Rising Sun

Lange waren die großen Kami vergessen, doch jetzt sind sie zurückgekehrt, verägert über die Taten des herrschenden Shoguns. Im Frühling riefen sie ihre Klane zusammen und gaben ihnen die Aufgabe, das Land der aufgehenden Sonne zurückzuerobern. Nun werden Bündnisse geschmiedet und gebrochen und es gilt, die Kunst des Krieges wie auch der Verhandlung zu meistern. Denn am Ende des Jahres, wenn der Winter kommt, kann es nur einen neuen Shogun geben …

von Frank Stein

„Rising Sun“ ist ein Brettspiel von Eric M. Lang für 3 bis 5 Spieler, das in einem mystischen Japan der Feudalzeit angesiedelt ist. Drei Jahreszeiten lang – Frühling, Sommer und Herbst – führen die Spieler als Shogun jeweils ihren Klan. Sie schmieden und brechen Bündnisse, beten die Kami an, ernten Ressourcen, rekrutieren Truppen und positionieren sie dann strategisch und versuchen sich dabei stets ihre Ehre zu bewahren (oder auch nicht). Ziel ist es, möglichst viele Siegpunkte zu ergattern, denn der Spieler, der die meisten Punkte hat, wenn mit dem Winter die Schlusswertung erfolgt, gewinnt das Spiel.

Das Spielmaterial

Das Spiel aus dem Hause CMON (auf Deutsch von Asmodee) wurde von Adrian Smith illustriert, und schon auf der farbenprächtigen Spielbox beweist der Künstler sein Talent. Ebenso detailreich wie schonungslos entführt er die Spieler in ein Japan, in dem zornige Götter Menschen und Dämonen aufeinander hetzten. Das sieht höchst atmosphärisch aus und ist wohl mit ein Grund, weswegen das Spiel damals auf Kickstarter so ein Erfolg war (mehr als 31.000 Backer haben mehr als 4 Millionen Dollar investiert).
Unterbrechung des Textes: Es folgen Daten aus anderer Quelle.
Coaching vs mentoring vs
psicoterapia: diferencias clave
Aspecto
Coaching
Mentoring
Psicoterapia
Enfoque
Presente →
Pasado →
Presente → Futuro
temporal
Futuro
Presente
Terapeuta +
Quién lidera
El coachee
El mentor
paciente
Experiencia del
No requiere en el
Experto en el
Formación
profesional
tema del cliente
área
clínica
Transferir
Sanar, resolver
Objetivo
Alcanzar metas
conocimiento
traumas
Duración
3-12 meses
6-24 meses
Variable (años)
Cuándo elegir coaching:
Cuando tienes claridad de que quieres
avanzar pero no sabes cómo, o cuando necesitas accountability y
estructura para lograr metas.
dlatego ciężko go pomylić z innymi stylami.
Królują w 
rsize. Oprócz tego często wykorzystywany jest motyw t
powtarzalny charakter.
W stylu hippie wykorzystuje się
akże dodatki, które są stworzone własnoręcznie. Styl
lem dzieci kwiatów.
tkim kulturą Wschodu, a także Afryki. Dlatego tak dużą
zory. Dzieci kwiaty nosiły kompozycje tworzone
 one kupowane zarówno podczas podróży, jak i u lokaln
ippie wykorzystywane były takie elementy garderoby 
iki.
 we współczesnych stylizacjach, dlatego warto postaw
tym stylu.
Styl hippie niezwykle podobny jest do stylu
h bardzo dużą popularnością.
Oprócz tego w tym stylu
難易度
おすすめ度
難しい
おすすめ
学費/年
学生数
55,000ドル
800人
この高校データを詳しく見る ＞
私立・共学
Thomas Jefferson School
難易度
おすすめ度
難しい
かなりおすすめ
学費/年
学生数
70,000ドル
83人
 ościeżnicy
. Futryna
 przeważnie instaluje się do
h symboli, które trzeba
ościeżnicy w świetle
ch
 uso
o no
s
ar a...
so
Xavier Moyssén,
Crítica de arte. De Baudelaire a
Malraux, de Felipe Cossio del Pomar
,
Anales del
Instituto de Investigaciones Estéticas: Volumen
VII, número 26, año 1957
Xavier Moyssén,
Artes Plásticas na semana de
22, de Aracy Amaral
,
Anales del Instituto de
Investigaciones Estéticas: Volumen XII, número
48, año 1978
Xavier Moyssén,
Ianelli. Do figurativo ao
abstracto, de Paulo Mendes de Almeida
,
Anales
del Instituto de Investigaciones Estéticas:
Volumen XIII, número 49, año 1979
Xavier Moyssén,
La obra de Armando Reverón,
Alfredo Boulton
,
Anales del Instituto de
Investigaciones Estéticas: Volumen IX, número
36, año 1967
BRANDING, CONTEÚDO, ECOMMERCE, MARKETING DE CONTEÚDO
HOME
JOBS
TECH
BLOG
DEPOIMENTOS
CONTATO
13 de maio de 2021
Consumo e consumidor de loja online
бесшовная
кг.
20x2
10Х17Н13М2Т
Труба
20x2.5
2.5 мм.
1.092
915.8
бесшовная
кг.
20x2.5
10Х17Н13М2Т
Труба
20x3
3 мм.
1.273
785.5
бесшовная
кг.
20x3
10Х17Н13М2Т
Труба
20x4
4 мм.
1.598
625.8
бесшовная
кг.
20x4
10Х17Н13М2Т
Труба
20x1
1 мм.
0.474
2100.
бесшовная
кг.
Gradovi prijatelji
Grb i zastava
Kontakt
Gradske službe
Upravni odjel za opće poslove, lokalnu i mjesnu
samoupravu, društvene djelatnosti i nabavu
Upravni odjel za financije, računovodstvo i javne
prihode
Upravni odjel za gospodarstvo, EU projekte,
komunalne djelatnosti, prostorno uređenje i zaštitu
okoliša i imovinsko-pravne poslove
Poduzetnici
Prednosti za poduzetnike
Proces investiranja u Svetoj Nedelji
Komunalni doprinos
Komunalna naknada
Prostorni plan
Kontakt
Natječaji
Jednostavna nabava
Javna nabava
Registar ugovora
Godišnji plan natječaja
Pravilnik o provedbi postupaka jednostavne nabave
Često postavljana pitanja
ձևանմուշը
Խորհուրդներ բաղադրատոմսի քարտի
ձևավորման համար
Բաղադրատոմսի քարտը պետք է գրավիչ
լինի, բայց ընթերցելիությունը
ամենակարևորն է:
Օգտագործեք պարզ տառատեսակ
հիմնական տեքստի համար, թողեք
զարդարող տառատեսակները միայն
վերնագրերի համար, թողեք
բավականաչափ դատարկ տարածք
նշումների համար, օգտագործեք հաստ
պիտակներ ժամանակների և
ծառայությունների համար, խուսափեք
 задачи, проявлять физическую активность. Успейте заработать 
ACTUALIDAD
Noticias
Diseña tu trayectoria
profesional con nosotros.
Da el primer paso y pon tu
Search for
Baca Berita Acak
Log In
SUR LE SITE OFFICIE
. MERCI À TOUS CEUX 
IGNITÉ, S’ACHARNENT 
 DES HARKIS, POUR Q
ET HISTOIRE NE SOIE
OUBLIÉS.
Die hohe Qualität des Spielmaterials setzt sich auch im Inneren fort. Der Spielplan zeigt eine künstlerische Darstellung von Japan, zu der die Spielkarten und Spielmarker in ihrer reduzierten, aber eleganten Optik gut passen. Die Spielmarker bestehen übrigens aus extrem harter Pappe, die Plastikspielmarker – ein beliebtes Add-On bei CMON-Kickstartern – diesmal wirklich überflüssig gemacht haben (als Stretch Goal gab es sie trotzdem).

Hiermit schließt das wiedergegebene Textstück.